## Work item
Please copy out every line of the data word for word.

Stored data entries

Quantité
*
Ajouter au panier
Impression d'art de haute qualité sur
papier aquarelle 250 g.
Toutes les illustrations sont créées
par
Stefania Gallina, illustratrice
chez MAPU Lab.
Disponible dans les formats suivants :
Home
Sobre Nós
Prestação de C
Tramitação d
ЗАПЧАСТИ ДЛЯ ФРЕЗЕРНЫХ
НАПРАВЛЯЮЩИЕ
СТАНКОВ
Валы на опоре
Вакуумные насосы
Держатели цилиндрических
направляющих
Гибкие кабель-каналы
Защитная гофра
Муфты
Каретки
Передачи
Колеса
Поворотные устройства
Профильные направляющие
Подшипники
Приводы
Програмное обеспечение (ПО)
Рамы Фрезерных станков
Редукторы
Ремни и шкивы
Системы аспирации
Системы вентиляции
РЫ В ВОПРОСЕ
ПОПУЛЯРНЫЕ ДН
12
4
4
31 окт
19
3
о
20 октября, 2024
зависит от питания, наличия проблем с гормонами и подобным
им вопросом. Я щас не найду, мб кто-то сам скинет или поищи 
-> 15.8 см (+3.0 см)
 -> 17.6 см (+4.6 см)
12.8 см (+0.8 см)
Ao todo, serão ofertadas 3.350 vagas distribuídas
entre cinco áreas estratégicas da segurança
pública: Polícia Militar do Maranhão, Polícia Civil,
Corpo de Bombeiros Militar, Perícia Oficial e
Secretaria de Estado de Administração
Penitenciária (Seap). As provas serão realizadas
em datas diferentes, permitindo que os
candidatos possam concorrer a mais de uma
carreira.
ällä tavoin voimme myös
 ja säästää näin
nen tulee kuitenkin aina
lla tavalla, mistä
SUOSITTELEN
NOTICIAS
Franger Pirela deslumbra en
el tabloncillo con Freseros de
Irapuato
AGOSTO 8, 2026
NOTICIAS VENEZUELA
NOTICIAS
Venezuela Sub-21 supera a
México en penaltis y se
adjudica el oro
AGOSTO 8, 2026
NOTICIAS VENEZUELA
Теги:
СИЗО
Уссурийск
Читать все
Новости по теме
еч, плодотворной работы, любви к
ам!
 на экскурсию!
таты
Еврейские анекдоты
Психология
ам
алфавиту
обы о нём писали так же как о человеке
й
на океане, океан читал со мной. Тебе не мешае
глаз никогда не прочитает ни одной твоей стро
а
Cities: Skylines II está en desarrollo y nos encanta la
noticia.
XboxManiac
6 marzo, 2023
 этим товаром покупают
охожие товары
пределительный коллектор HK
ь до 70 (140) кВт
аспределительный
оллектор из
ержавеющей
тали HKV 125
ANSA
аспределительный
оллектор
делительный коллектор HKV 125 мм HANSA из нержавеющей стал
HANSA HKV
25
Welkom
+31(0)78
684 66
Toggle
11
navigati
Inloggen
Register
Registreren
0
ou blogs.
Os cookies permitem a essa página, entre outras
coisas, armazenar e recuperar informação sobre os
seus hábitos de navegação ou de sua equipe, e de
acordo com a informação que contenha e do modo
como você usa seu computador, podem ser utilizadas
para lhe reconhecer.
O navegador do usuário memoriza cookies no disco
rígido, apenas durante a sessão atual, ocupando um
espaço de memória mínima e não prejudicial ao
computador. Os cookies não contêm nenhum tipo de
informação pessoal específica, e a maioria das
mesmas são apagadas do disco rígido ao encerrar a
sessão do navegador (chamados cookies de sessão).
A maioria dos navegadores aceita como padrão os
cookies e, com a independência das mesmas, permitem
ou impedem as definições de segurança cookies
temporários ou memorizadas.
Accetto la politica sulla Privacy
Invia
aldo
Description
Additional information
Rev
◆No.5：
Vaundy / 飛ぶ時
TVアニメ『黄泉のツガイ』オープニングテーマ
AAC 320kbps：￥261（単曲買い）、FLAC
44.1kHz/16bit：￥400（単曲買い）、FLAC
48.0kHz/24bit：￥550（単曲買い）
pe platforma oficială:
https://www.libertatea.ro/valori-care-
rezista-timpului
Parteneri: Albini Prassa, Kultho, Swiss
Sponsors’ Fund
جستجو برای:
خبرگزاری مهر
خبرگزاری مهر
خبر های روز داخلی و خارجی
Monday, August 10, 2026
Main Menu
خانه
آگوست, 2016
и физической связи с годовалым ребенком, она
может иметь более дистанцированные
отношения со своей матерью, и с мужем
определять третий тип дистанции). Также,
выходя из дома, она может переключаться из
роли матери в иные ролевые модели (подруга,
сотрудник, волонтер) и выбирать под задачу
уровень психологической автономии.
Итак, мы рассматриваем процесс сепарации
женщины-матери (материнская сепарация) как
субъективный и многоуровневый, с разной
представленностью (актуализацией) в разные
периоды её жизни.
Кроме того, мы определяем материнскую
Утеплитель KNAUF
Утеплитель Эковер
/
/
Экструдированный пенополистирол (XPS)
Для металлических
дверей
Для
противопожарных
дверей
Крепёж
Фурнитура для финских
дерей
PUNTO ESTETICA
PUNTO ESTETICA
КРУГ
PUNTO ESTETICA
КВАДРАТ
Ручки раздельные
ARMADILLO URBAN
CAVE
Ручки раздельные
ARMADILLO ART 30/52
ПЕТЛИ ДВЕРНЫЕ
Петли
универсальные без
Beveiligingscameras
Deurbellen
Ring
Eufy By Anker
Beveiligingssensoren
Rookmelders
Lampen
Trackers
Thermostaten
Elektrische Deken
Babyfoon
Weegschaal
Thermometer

## Task solution
Quantité
*
Ajouter au panier
Impression d'art de haute qualité sur
papier aquarelle 250 g.
Toutes les illustrations sont créées
par
Stefania Gallina, illustratrice
chez MAPU Lab.
Disponible dans les formats suivants :
Home
Sobre Nós
Prestação de C
Tramitação d
ЗАПЧАСТИ ДЛЯ ФРЕЗЕРНЫХ
НАПРАВЛЯЮЩИЕ
СТАНКОВ
Валы на опоре
Вакуумные насосы
Держатели цилиндрических
направляющих
Гибкие кабель-каналы
Защитная гофра
Муфты
Каретки
Передачи
Колеса
Поворотные устройства
Профильные направляющие
Подшипники
Приводы
Програмное обеспечение (ПО)
Рамы Фрезерных станков
Редукторы
Ремни и шкивы
Системы аспирации
Системы вентиляции
РЫ В ВОПРОСЕ
ПОПУЛЯРНЫЕ ДН
12
4
4
31 окт
19
3
о
20 октября, 2024
зависит от питания, наличия проблем с гормонами и подобным
им вопросом. Я щас не найду, мб кто-то сам скинет или поищи 
-> 15.8 см (+3.0 см)
 -> 17.6 см (+4.6 см)
12.8 см (+0.8 см)
Ao todo, serão ofertadas 3.350 vagas distribuídas
entre cinco áreas estratégicas da segurança
pública: Polícia Militar do Maranhão, Polícia Civil,
Corpo de Bombeiros Militar, Perícia Oficial e
Secretaria de Estado de Administração
Penitenciária (Seap). As provas serão realizadas
em datas diferentes, permitindo que os
candidatos possam concorrer a mais de uma
carreira.
ällä tavoin voimme myös
 ja säästää näin
nen tulee kuitenkin aina
lla tavalla, mistä
SUOSITTELEN
NOTICIAS
Franger Pirela deslumbra en
el tabloncillo con Freseros de
Irapuato
AGOSTO 8, 2026
NOTICIAS VENEZUELA
NOTICIAS
Venezuela Sub-21 supera a
México en penaltis y se
adjudica el oro
AGOSTO 8, 2026
NOTICIAS VENEZUELA
Теги:
СИЗО
Уссурийск
Читать все
Новости по теме
еч, плодотворной работы, любви к
ам!
 на экскурсию!
таты
Еврейские анекдоты
Психология
ам
алфавиту
обы о нём писали так же как о человеке
й
на океане, океан читал со мной. Тебе не мешае
глаз никогда не прочитает ни одной твоей стро
а
Cities: Skylines II está en desarrollo y nos encanta la
noticia.
XboxManiac
6 marzo, 2023
 этим товаром покупают
охожие товары
пределительный коллектор HK
ь до 70 (140) кВт
аспределительный
оллектор из
ержавеющей
тали HKV 125
ANSA
аспределительный
оллектор
делительный коллектор HKV 125 мм HANSA из нержавеющей стал
HANSA HKV
25
Welkom
+31(0)78
684 66
Toggle
11
navigati
Inloggen
Register
Registreren
0
ou blogs.
Os cookies permitem a essa página, entre outras
coisas, armazenar e recuperar informação sobre os
seus hábitos de navegação ou de sua equipe, e de
acordo com a informação que contenha e do modo
como você usa seu computador, podem ser utilizadas
para lhe reconhecer.
O navegador do usuário memoriza cookies no disco
rígido, apenas durante a sessão atual, ocupando um
espaço de memória mínima e não prejudicial ao
computador. Os cookies não contêm nenhum tipo de
informação pessoal específica, e a maioria das
mesmas são apagadas do disco rígido ao encerrar a
sessão do navegador (chamados cookies de sessão).
A maioria dos navegadores aceita como padrão os
cookies e, com a independência das mesmas, permitem
ou impedem as definições de segurança cookies
temporários ou memorizadas.
Accetto la politica sulla Privacy
Invia
aldo
Description
Additional information
Rev
◆No.5：
Vaundy / 飛ぶ時
TVアニメ『黄泉のツガイ』オープニングテーマ
AAC 320kbps：￥261（単曲買い）、FLAC
44.1kHz/16bit：￥400（単曲買い）、FLAC
48.0kHz/24bit：￥550（単曲買い）
pe platforma oficială:
https://www.libertatea.ro/valori-care-
rezista-timpului
Parteneri: Albini Prassa, Kultho, Swiss
Sponsors’ Fund
جستجو برای:
خبرگزاری مهر
خبرگزاری مهر
خبر های روز داخلی و خارجی
Monday, August 10, 2026
Main Menu
خانه
آگوست, 2016
и физической связи с годовалым ребенком, она
может иметь более дистанцированные
отношения со своей матерью, и с мужем
определять третий тип дистанции). Также,
выходя из дома, она может переключаться из
роли матери в иные ролевые модели (подруга,
сотрудник, волонтер) и выбирать под задачу
уровень психологической автономии.
Итак, мы рассматриваем процесс сепарации
женщины-матери (материнская сепарация) как
субъективный и многоуровневый, с разной
представленностью (актуализацией) в разные
периоды её жизни.
Кроме того, мы определяем материнскую
Утеплитель KNAUF
Утеплитель Эковер
/
/
Экструдированный пенополистирол (XPS)
Для металлических
дверей
Для
противопожарных
дверей
Крепёж
Фурнитура для финских
дерей
PUNTO ESTETICA
PUNTO ESTETICA
КРУГ
PUNTO ESTETICA
КВАДРАТ
Ручки раздельные
ARMADILLO URBAN
CAVE
Ручки раздельные
ARMADILLO ART 30/52
ПЕТЛИ ДВЕРНЫЕ
Петли
универсальные без
Beveiligingscameras
Deurbellen
Ring
Eufy By Anker
Beveiligingssensoren
Rookmelders
Lampen
Trackers
Thermostaten
Elektrische Deken
Babyfoon
Weegschaal
Thermometer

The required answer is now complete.